Activity:
The copy must run from the first line of the entries below through the line containing "Construction Package 4, the 22-mile stretch", restated word for word, with pictures left out.

(Saved data entries)
★ ★ ★ ★ ★ ★ ★

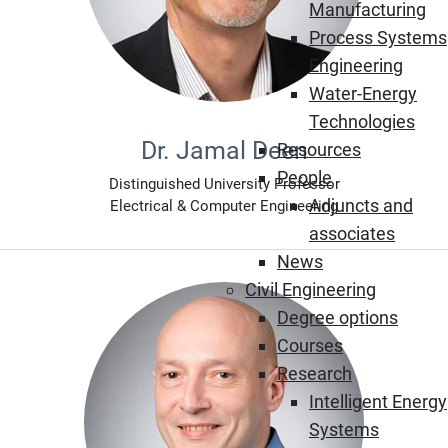
Manufacturing
Process Systems
Engineering
Water-Energy
Technologies
Dr. Jamal Deen
Resources
People
Distinguished University Professor
Adjuncts and
Electrical & Computer Engineering
associates
News
Civil Engineering
Degree options
Courses
Research
Intelligent Energy
Systems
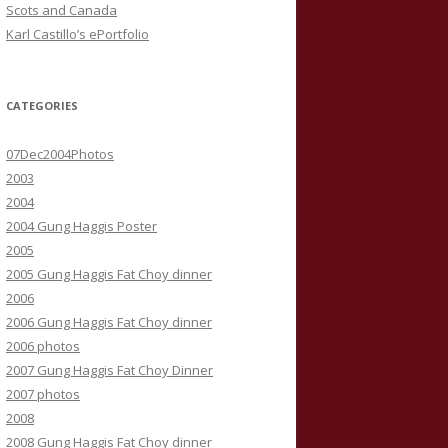
Scots and Canada
Karl Castillo’s ePortfolio
CATEGORIES
07Dec2004Photos
2003
2004
2004 Gung Haggis Poster
2005
2005 Gung Haggis Fat Choy dinner
2006
2006 Gung Haggis Fat Choy dinner
2006 photos
2007 Gung Haggis Fat Choy Dinner
2007 photos
2008
2008 Gung Haggis Fat Choy dinner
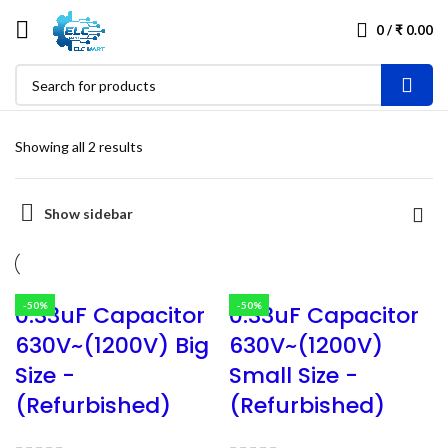
0
/
₹
0.00
Showing all 2 results
Show sidebar
-50%
-50%
0.33uF Capacitor
0.33uF Capacitor
630V~(1200V) Big
630V~(1200V)
Size -
Small Size -
(Refurbished)
(Refurbished)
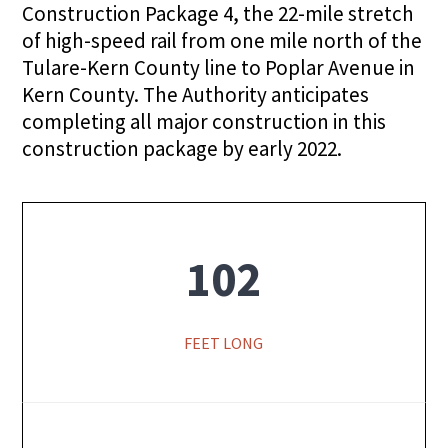
Construction Package 4, the 22-mile stretch
of high-speed rail from one mile north of the
Tulare-Kern County line to Poplar Avenue in
Kern County. The Authority anticipates
completing all major construction in this
construction package by early 2022.
102
FEET LONG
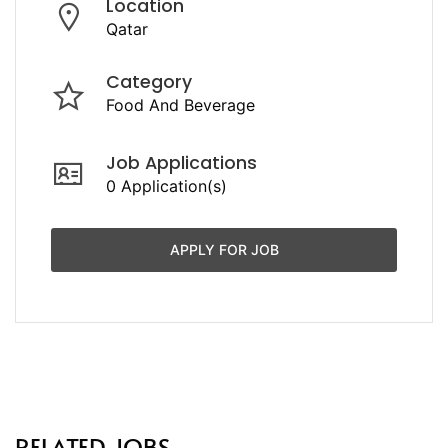
Location
Qatar
Category
Food And Beverage
Job Applications
0 Application(s)
APPLY FOR JOB
RELATED JOBS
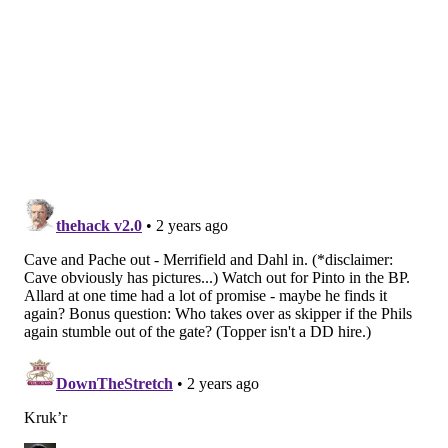
is incredibly important when it comes to pitching, and
the more the Phillies feel comfortable with what they
have beyond their starting five the better for them
over the course of a grueling 162-game season.
Follow Evan on Twitter:
@evan_macy
Like us on Facebook:
PhillyVoice Sports
EVAN MACY
PhillyVoice Staff
evan@phillyvoice.com
READ MORE
PHILLIES
MLB
PHILADELPHIA
JAKE CAVE
CRISTIAN PACHE
SPRING TRAINING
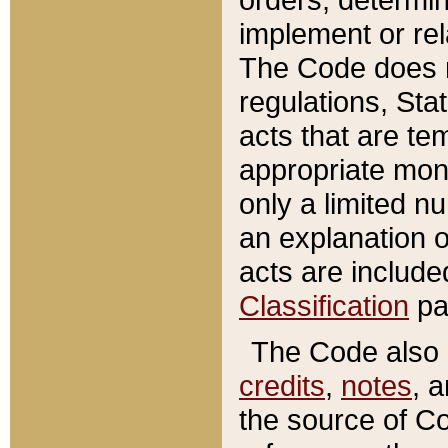
implement or rel
The Code does n
regulations, Sta
acts that are te
appropriate mone
only a limited n
an explanation 
acts are include
Classification
pa
The Code also c
credits
,
notes
, 
the source of Co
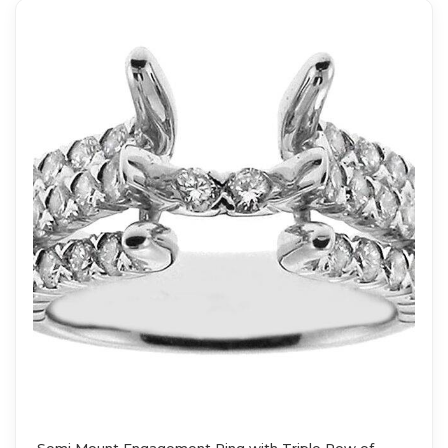
Semi Mount Engagement Ring with Triple Row of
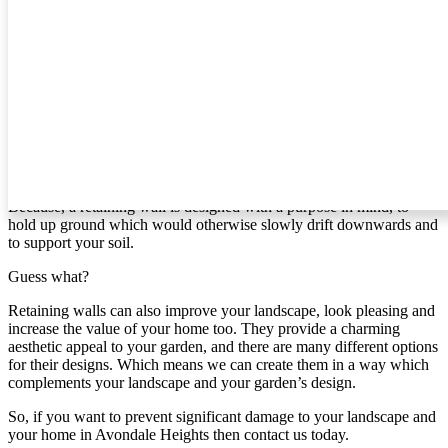
can create for you.
Retaining Walls In Avondale Heights
If you’re like most people, then you probably haven’t given
retaining walls much thought. However, if you live in [area] and
your home is on a slope, it’s time to give it some attention.
Why?
Because, a retaining wall is designed with a purpose in mind, to
hold up ground which would otherwise slowly drift downwards and
to support your soil.
Guess what?
Retaining walls can also improve your landscape, look pleasing and
increase the value of your home too. They provide a charming
aesthetic appeal to your garden, and there are many different options
for their designs. Which means we can create them in a way which
complements your landscape and your garden’s design.
So, if you want to prevent significant damage to your landscape and
your home in Avondale Heights then contact us today.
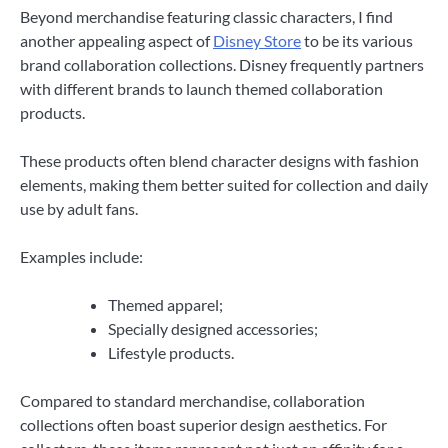
Beyond merchandise featuring classic characters, I find
another appealing aspect of
Disney Store
to be its various
brand collaboration collections. Disney frequently partners
with different brands to launch themed collaboration
products.
These products often blend character designs with fashion
elements, making them better suited for collection and daily
use by adult fans.
Examples include:
Themed apparel;
Specially designed accessories;
Lifestyle products.
Compared to standard merchandise, collaboration
collections often boast superior design aesthetics. For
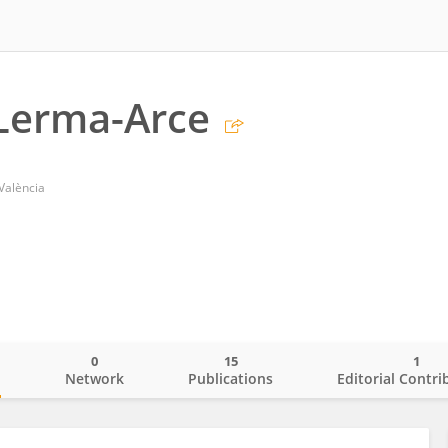
 Lerma-Arce
 València
0
15
1
o
Network
Publications
Editorial Contri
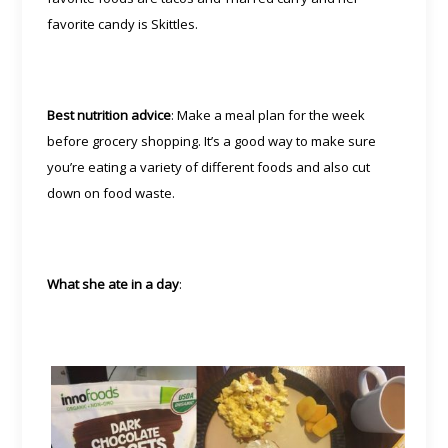
favorite candy is Skittles.
Best nutrition advice
: Make a meal plan for the week
before grocery shopping. It’s a good way to make sure
you’re eating a variety of different foods and also cut
down on food waste.
What she ate in a day
:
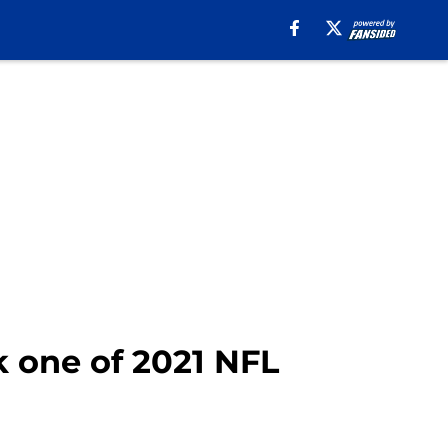
 one of 2021 NFL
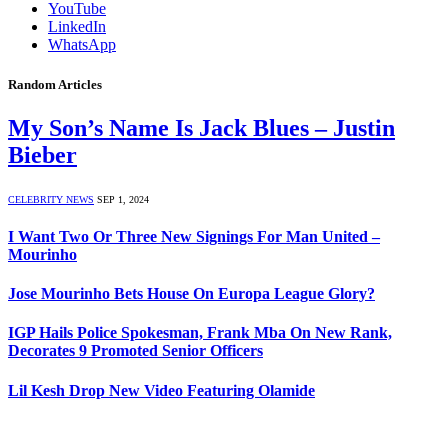
YouTube
LinkedIn
WhatsApp
Random Articles
My Son’s Name Is Jack Blues – Justin
Bieber
CELEBRITY NEWS
SEP 1, 2024
I Want Two Or Three New Signings For Man United –
Mourinho
Jose Mourinho Bets House On Europa League Glory?
IGP Hails Police Spokesman, Frank Mba On New Rank,
Decorates 9 Promoted Senior Officers
Lil Kesh Drop New Video Featuring Olamide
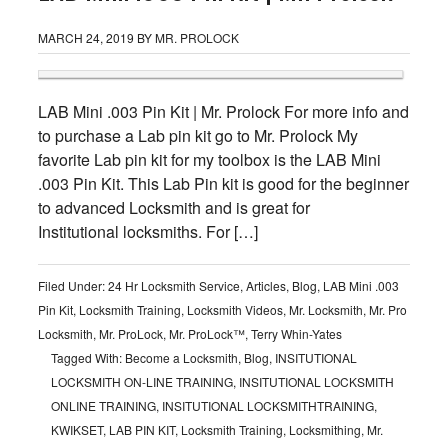
MARCH 24, 2019
BY
MR. PROLOCK
LAB Mini .003 Pin Kit | Mr. Prolock For more info and
to purchase a Lab pin kit go to Mr. Prolock My
favorite Lab pin kit for my toolbox is the LAB Mini
.003 Pin Kit. This Lab Pin kit is good for the beginner
to advanced Locksmith and is great for
Institutional locksmiths. For […]
Filed Under:
24 Hr Locksmith Service
,
Articles
,
Blog
,
LAB Mini .003
Pin Kit
,
Locksmith Training
,
Locksmith Videos
,
Mr. Locksmith
,
Mr. Pro
Locksmith
,
Mr. ProLock
,
Mr. ProLock™
,
Terry Whin-Yates
Tagged With:
Become a Locksmith
,
Blog
,
INSITUTIONAL
LOCKSMITH ON-LINE TRAINING
,
INSITUTIONAL LOCKSMITH
ONLINE TRAINING
,
INSITUTIONAL LOCKSMITHTRAINING
,
KWIKSET
,
LAB PIN KIT
,
Locksmith Training
,
Locksmithing
,
Mr.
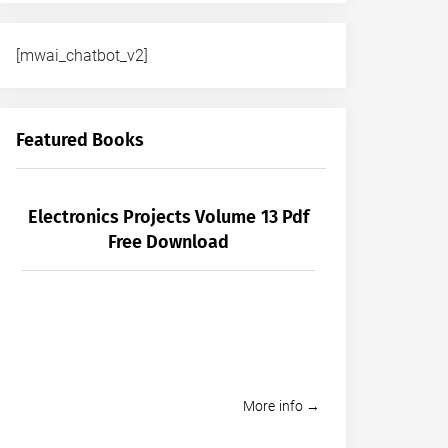
[mwai_chatbot_v2]
Featured Books
Electronics Projects Volume 13 Pdf
Free Download
More info →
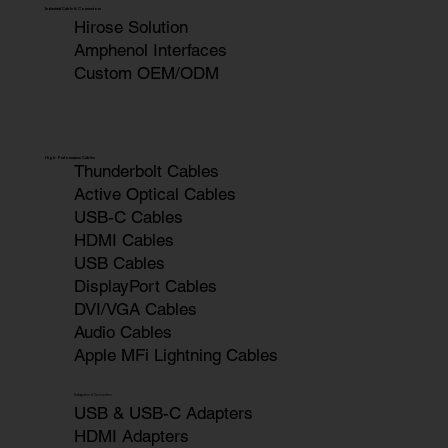
Industrial Cable & Connectors
Hirose Solution
Amphenol Interfaces
Custom OEM/ODM
High-Performance Cables
Thunderbolt Cables
Active Optical Cables
USB-C Cables
HDMI Cables
USB Cables
DisplayPort Cables
DVI/VGA Cables
Audio Cables
Apple MFi Lightning Cables
Adapters & Converters
USB & USB-C Adapters
HDMI Adapters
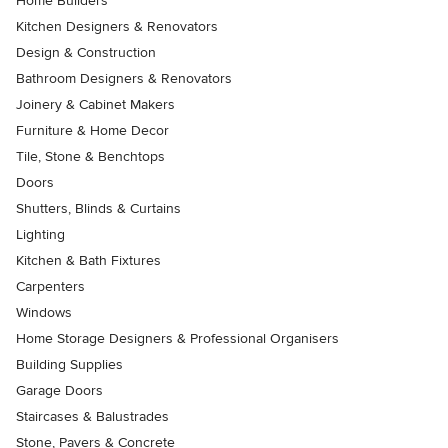
Home Builders
Kitchen Designers & Renovators
Design & Construction
Bathroom Designers & Renovators
Joinery & Cabinet Makers
Furniture & Home Decor
Tile, Stone & Benchtops
Doors
Shutters, Blinds & Curtains
Lighting
Kitchen & Bath Fixtures
Carpenters
Windows
Home Storage Designers & Professional Organisers
Building Supplies
Garage Doors
Staircases & Balustrades
Stone, Pavers & Concrete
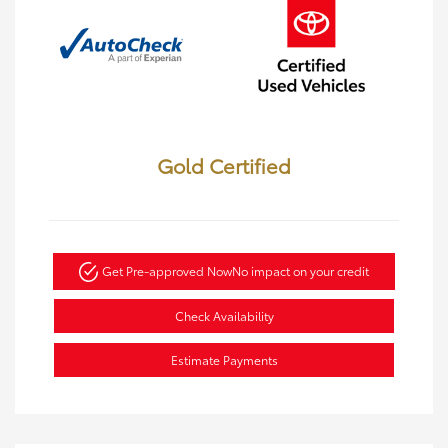
Gold Certified
Get Pre-approved Now
No impact on your credit
Check Availability
Estimate Payments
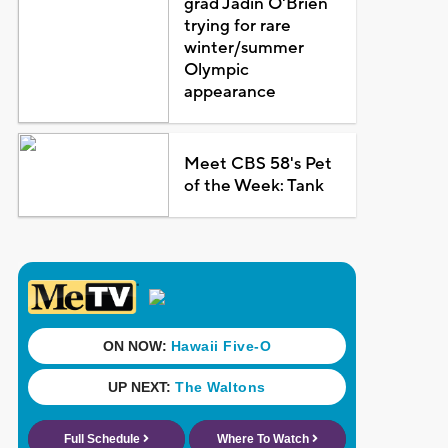
grad Jadin O'Brien
trying for rare
winter/summer
Olympic
appearance
Meet CBS 58's Pet
of the Week: Tank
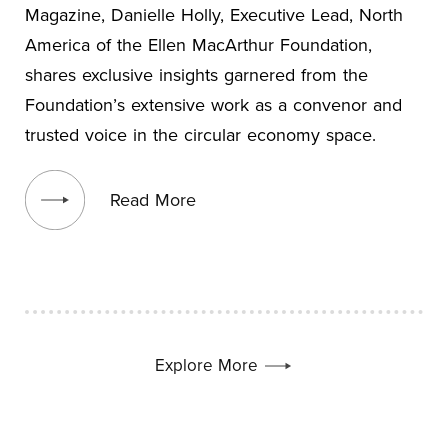
Magazine, Danielle Holly, Executive Lead, North
America of the Ellen MacArthur Foundation,
shares exclusive insights garnered from the
Foundation’s extensive work as a convenor and
trusted voice in the circular economy space.
View blog post
Read More
Explore More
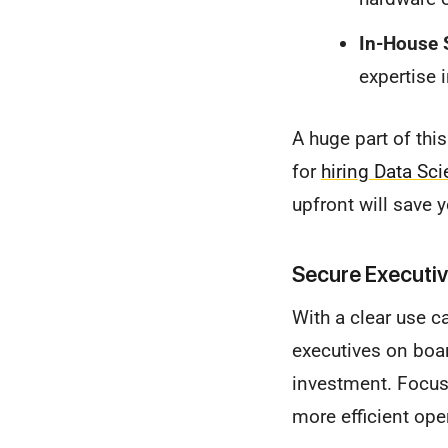
In-House S
expertise 
A huge part of this
for
hiring Data Sc
upfront will save 
Secure Executiv
With a clear use c
executives on boar
investment. Focus 
more efficient ope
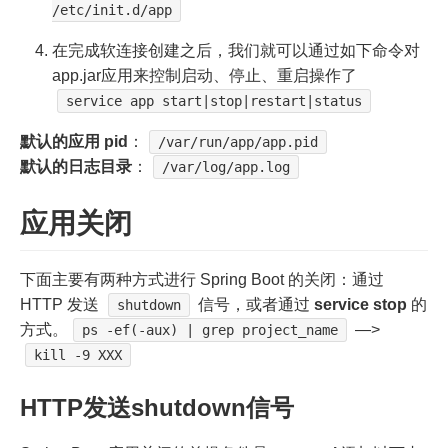
/etc/init.d/app
在完成软连接创建之后，我们就可以通过如下命令对
app.jar应用来控制启动、停止、重启操作了
service app start|stop|restart|status
默认的应用 pid
：
/var/run/app/app.pid
默认的日志目录
：
/var/log/app.log
应用关闭
下面主要有两种方式进行 Spring Boot 的关闭：通过
HTTP 发送
信号，或者通过
service stop
的
shutdown
方式。
—>
ps -ef(-aux) | grep project_name
kill -9 XXX
HTTP发送shutdown信号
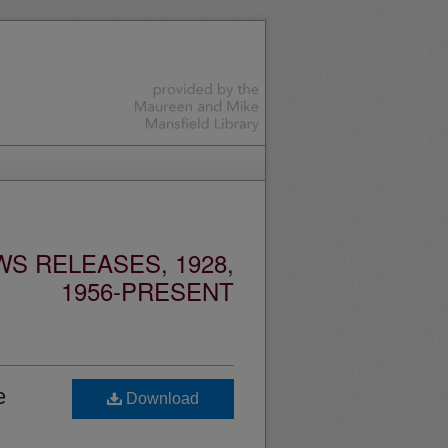
S RELEASES, 1928,
1956-PRESENT
e
Download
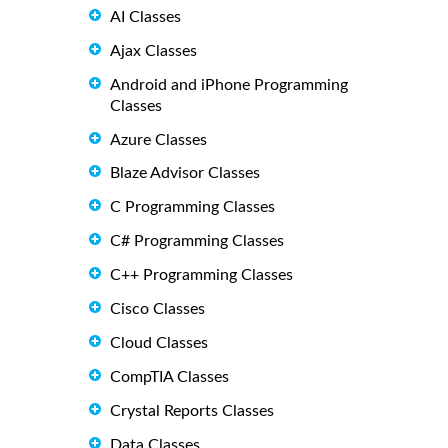
AI Classes
Ajax Classes
Android and iPhone Programming
Classes
Azure Classes
Blaze Advisor Classes
C Programming Classes
C# Programming Classes
C++ Programming Classes
Cisco Classes
Cloud Classes
CompTIA Classes
Crystal Reports Classes
Data Classes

★ ★ ★ ★ ★ ★ ★

Answer to the problem:
Manufacturing
Process Systems
Engineering
Water-Energy
Technologies
Dr. Jamal Deen
Resources
People
Distinguished University Professor
Adjuncts and
Electrical & Computer Engineering
associates
News
Civil Engineering
Degree options
Courses
Research
Intelligent Energy
Systems
Scots and Canada
Karl Castillo’s ePortfolio
CATEGORIES
07Dec2004Photos
2003
2004
2004 Gung Haggis Poster
2005
2005 Gung Haggis Fat Choy dinner
2006
2006 Gung Haggis Fat Choy dinner
2006 photos
2007 Gung Haggis Fat Choy Dinner
2007 photos
2008
2008 Gung Haggis Fat Choy dinner
0
/
₹
0.00
Showing all 2 results
Show sidebar
-50%
-50%
0.33uF Capacitor
0.33uF Capacitor
630V~(1200V) Big
630V~(1200V)
Size -
Small Size -
(Refurbished)
(Refurbished)
Construction Package 4, the 22-mile stretch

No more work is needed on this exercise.